Weasenham dived under a table with a petrified squeak, and it was left to Rougham to pick up a stone inkwell and lob it with his failing strength. It hit Eudo square in the face, and felled him as cleanly as any arrow. Boltone gazed at his fallen colleague in horrified disbelief, then abandoned his skirmish with Bartholomew to dart across the room, wrench open the door and flee as fast as his legs could carry him. Weasenham emerged from under the table to grab Eudo’s weapon, but the man was deeply insensible, and posed no further threat. Rougham appealed to Bartholomew.
‘I am feeling most unwell. Will you mix me a physic?’
‘Never mind you!’ shouted Michael furiously, finally upright. ‘What about Matt? He has been shot and is drenched in blood.’
‘Ink,’ said Rougham dismissively. ‘Weasenham threw it. He was actually aiming at Eudo and, since he missed his intended target, I was obliged to hurl a pot myself. I always say that if you want a job done properly, you should do it yourself, and this is just a case in point.’

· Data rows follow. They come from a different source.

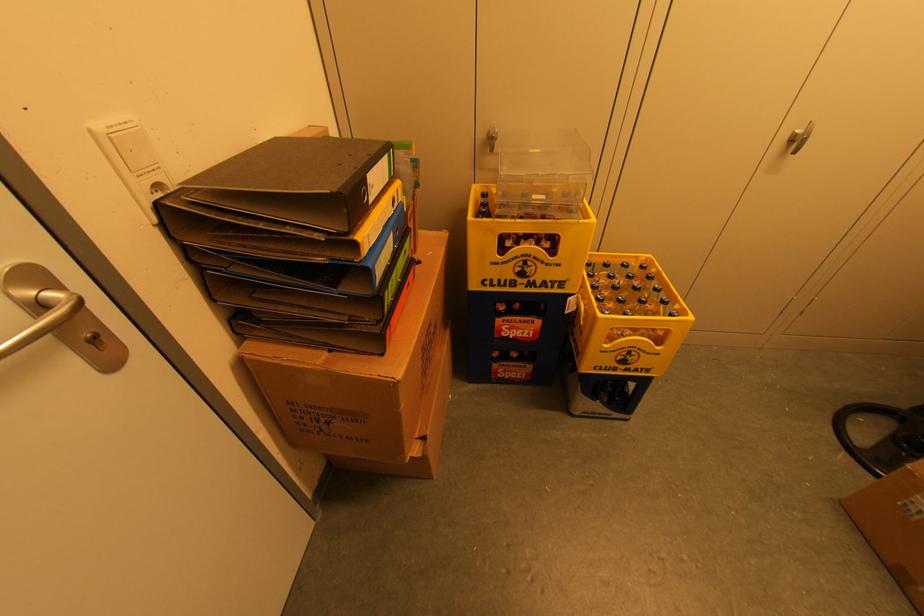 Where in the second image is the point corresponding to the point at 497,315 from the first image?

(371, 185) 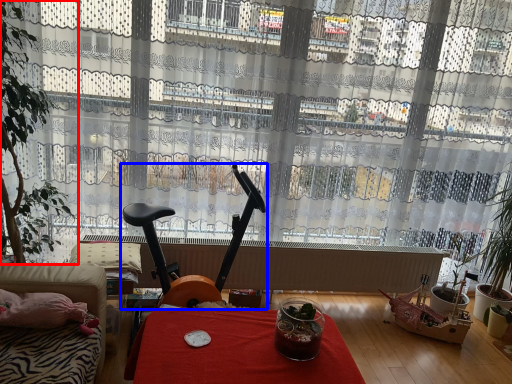 Question: Which of the following is the closest to the observer, houseplant (highlighted by a red box) or swivel chair (highlighted by a blue box)?

Choices:
 (A) houseplant
 (B) swivel chair

Answer: (A)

‘But I saw the bolt fly loose,’ said Michael, while Bartholomew regarded the mess on his best tabard in dismay. He doubted it could be washed out.
‘It is lodged in the ceiling,’ said Weasenham, pointing with an unsteady finger. ‘Eudo is no better a marksman than I am, it seems.’

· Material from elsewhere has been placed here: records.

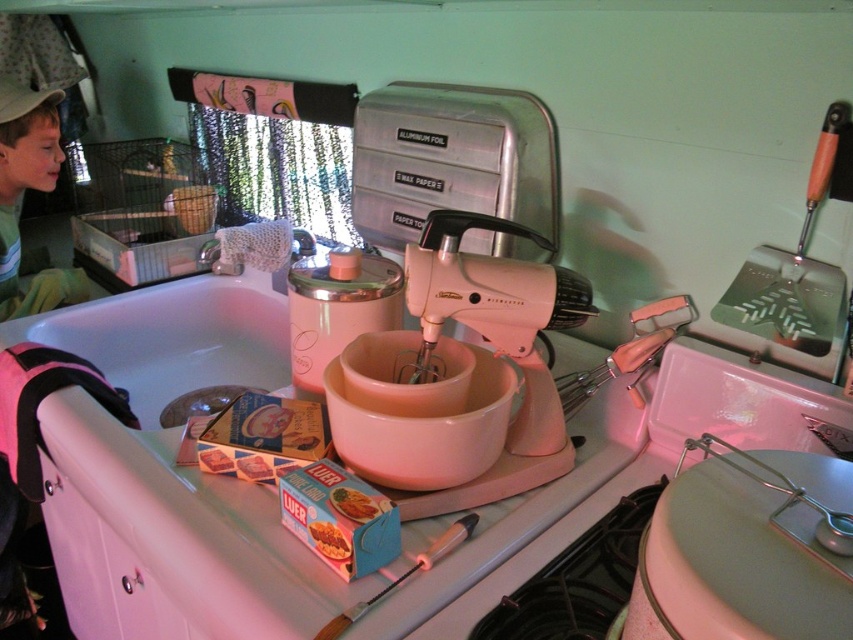 You are a chef standing in front of the kitchen scene described. You need to reach two points in the image to retrieve ingredients. The first point is at coordinate point (378, 444) and the second is at point (15, 182). Which point will you reach first if you move directly towards them?

You will reach point (378, 444) first because it is closer to you than point (15, 182) according to the spatial description provided.

You are organizing a kitchen pantry and need to place the green cotton shirt at upper left and the matte cardboard box of luer at center into a shelf. Which object requires a wider space to fit properly?

The green cotton shirt at upper left requires a wider space because its width is larger than the matte cardboard box of luer at center.

You are organizing items in the retro kitchen and need to place the green cotton shirt at upper left. According to the layout, where exactly should you position it?

The green cotton shirt at upper left should be positioned at point (x=22, y=196) as specified in the description. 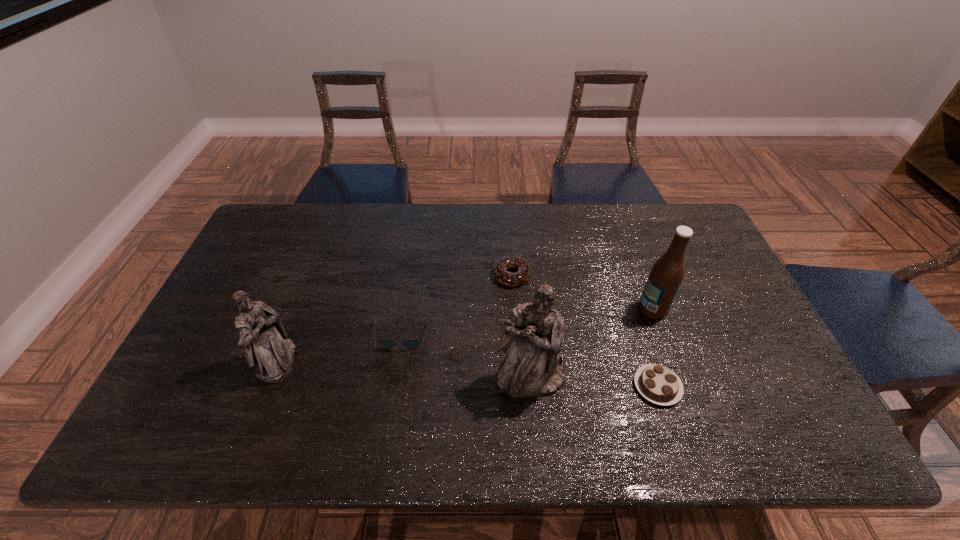 Locate an element on the screen. This screenshot has width=960, height=540. vacant space in between the doughnut and the second object from left to right is located at coordinates point(457,305).

The height and width of the screenshot is (540, 960). What are the coordinates of `free space between the right figurine and the sunglasses` in the screenshot? It's located at (467, 356).

Locate an element on the screen. free point between the taller figurine and the chocolate cake is located at coordinates (593, 382).

What are the coordinates of `free space between the taller figurine and the beer bottle` in the screenshot? It's located at (591, 343).

Locate which object is the closest to the farthest object. Please provide its 2D coordinates. Your answer should be formatted as a tuple, i.e. [(x, y)], where the tuple contains the x and y coordinates of a point satisfying the conditions above.

[(385, 343)]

‘Tend me, please, Bartholomew,’ begged Rougham. ‘Before Weasenham really does have a corpse in his shop.’
The stationer, relieved and grateful that he had escaped with his life, offered his own bed to the invalid, which was accepted with poor grace – Rougham claimed he did not want to return to Gonville a few houses at a time. But he slept readily enough, and Bartholomew thought he should be able to complete his journey the following day. Meanwhile, Michael went to summon beadles to collect Eudo before the tenant regained his senses. He found Tulyet first, and they returned within moments. The Sheriff, clad in his finest clothes, stepped carefully through the rainbow spillages that adorned Weasenham’s once-pristine floor.
‘So,’ he said, watching his men haul Eudo away. ‘You deliver me a pair of thieves, but no killer.’

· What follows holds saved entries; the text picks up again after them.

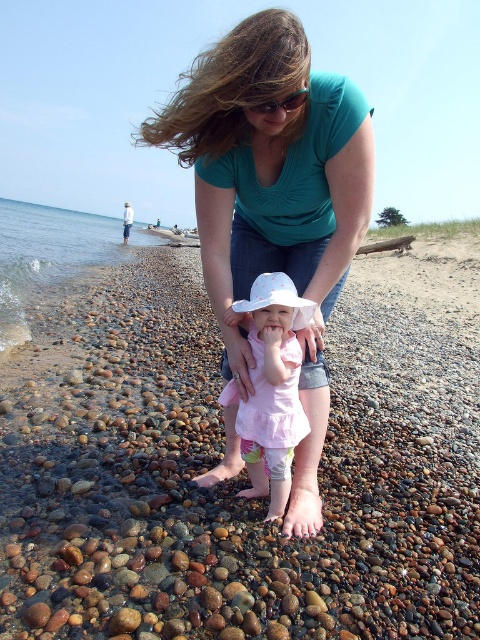 In the scene shown: You are a photographer trying to capture the scene of the woman and child on the beach. You need to position yourself so that the matte teal shirt at center and the clear water at lower left are both visible in your shot. Based on their positions, which object should be placed on the left side of your photo?

The clear water at lower left should be placed on the left side of your photo because the matte teal shirt at center is to the right of clear water at lower left, meaning the clear water is positioned to the left of the shirt.

You are a photographer trying to capture a photo of both the matte teal shirt at center and the pink fabric dress at center in the beach scene. To ensure both are fully visible in the frame, which object should you position closer to the camera to avoid cropping?

The matte teal shirt at center is wider than the pink fabric dress at center, so positioning the matte teal shirt at center closer to the camera would allow it to fit within the frame without cropping, as wider objects require more space when closer.

You are a photographer planning to capture the scene of the woman and child on the beach. You want to ensure that both the pink fabric dress at center and the clear water at lower left are visible in your shot. Which object should you focus on to ensure the other remains in frame?

Since the pink fabric dress at center is narrower than the clear water at lower left, you should focus on the pink fabric dress at center to ensure the wider clear water at lower left stays in frame.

‘A pair of thieves?’ asked Michael. ‘You caught Boltone?’
‘He ran right into my arms. He was covered in blood – just like you, Matt. Are you hurt?’
‘My best red ink,’ said Weasenham sadly, gazing at Bartholomew’s tabard as though he was contemplating wringing it out to see what he could salvage. ‘What a waste! You will not get it off, either, and Agatha will be furious. Do not tell her it happened in my shop. I do not want her storming in and waving her sword at my throat.’